One of the strangest compliments I have received n my short career as freelance fundraising adviser is that I’m very good in taking a bit of milk and changing it into whipped cream. But, honestly speaking, even though whipped cream makes proposals look great, I wish I wouldn’t need it. Let’s discuss some examples of ‘whipping’.

Imagine your project is about training social workers to be better equipped in their work with problematic youngsters. Imagine the project looks at some successful methods from different countries, documents and published these methods on a website and then has a series of training events to spread them. Normally, I feel, this kind of paragraph should do.

I do apologize to all reviewers who have had to deal with what I am about to make out of the simple, and handsome paragraph, above…

Social workers who work with troubled youngsters across Europe have at the core been able to provide their own methods – often tailored to their local context and content-sensitive. There is limited cross-border exchange among them which forms a particular bottleneck for effective knowledge-development. Our project entails a comprehensive exchange of best practices, rooted in local methodologies.
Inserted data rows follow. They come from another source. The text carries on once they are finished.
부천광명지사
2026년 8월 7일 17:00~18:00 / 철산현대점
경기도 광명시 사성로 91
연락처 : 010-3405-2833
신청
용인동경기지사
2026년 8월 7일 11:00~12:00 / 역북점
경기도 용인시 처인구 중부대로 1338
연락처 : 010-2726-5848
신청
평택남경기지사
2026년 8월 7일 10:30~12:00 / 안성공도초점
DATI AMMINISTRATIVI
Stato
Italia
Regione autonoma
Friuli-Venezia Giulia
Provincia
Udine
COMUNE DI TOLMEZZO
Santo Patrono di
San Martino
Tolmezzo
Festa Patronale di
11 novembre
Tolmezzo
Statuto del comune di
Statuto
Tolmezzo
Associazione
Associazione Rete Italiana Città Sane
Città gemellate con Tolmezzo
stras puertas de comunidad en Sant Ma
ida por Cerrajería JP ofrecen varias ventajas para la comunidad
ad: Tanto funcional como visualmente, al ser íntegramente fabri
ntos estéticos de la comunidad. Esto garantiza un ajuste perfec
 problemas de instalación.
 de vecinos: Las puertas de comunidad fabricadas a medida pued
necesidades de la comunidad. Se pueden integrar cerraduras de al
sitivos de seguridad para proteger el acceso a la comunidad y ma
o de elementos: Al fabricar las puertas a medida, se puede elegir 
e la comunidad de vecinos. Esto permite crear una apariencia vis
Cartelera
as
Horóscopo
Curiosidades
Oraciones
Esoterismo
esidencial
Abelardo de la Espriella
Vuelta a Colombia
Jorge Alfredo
An initial phase of structural documentation, and online free-of-charge publication serves to deliver high quality in situ  cross-border capacity building and professional development programmes which facitate the active and shared learning of the social workers across Europe.

Maybe this wasn’t that bad. I don’t know. Is the ‘whipped cream’ really needed? Do words like cross-border, professional development and capacity building really mean anything, or are they more often (mis)used to just be/sound sophisticated where what we actually want to say is simple: We will train people.
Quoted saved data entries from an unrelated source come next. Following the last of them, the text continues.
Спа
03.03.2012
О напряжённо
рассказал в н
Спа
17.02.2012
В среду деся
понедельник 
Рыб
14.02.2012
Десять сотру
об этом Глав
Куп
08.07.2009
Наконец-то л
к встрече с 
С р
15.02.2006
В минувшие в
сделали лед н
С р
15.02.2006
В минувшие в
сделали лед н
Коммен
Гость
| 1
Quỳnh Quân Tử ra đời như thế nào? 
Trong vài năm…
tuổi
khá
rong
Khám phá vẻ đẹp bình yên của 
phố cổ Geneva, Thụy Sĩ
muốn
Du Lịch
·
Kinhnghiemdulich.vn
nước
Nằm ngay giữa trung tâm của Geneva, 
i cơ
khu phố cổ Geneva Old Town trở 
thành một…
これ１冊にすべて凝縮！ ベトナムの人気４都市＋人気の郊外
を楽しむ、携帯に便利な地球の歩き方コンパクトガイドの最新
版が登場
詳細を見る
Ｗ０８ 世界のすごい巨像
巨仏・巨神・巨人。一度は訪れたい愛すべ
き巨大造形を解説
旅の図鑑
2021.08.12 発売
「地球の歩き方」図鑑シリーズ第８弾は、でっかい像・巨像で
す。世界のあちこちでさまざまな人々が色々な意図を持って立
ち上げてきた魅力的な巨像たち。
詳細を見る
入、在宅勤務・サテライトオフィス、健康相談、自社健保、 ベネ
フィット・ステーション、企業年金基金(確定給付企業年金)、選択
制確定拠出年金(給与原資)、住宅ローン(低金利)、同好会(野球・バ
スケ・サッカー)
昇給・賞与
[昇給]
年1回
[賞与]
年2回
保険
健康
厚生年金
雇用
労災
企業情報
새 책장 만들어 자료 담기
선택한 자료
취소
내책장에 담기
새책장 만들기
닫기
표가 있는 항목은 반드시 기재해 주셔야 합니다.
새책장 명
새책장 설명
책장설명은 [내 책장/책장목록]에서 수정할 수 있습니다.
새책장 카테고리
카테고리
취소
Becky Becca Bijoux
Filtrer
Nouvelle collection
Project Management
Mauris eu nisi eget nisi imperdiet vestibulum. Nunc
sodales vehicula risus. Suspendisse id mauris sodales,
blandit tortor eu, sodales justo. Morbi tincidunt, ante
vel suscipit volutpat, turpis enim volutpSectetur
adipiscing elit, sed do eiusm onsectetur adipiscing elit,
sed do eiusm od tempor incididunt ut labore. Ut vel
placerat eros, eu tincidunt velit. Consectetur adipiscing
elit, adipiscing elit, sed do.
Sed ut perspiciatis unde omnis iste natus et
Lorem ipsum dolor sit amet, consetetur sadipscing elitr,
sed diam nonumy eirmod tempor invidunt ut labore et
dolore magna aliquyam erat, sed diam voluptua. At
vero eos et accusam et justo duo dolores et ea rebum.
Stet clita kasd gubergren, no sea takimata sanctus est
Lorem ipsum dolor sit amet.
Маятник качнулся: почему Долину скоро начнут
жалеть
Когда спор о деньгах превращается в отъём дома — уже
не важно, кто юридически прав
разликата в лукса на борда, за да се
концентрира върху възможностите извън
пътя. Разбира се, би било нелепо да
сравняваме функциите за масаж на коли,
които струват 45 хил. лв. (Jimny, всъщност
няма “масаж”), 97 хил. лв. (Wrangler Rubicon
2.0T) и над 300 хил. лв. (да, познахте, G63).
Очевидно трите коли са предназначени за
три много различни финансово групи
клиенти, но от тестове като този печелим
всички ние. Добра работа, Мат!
One Reply to “Honest proposal writing: Part IV “Whipped Cream””

  1. On your topic, I wonder if this is not also part about how we like to view ourselves. As someone from a non-EU country, one of the hardest parts of working on the margins of, and later closer towards the EU bubble, is learning all the damn language/jargon that means absolutely nothing to your average Joe.
    This language has been created by highly educated people in rich institutions. Unfortunately, much of this language distances the “political/institutional” elite from the “normal citizens” in that it means nothing to an untrained eye/ear. And unfortunately, people working within these bubbles are more likely to approve applications that “understand what the institutions/initiative is about”, which I guess is part of why you are so successful. You master this jargon. And that is totally fair. You are playing their game, and you are good at it.

    Anyway, I am not quite sure where I wanted to go with this, but I will post the comment anyway.

    All the best.


    The column asking for the “Email” to comment here, has a typo.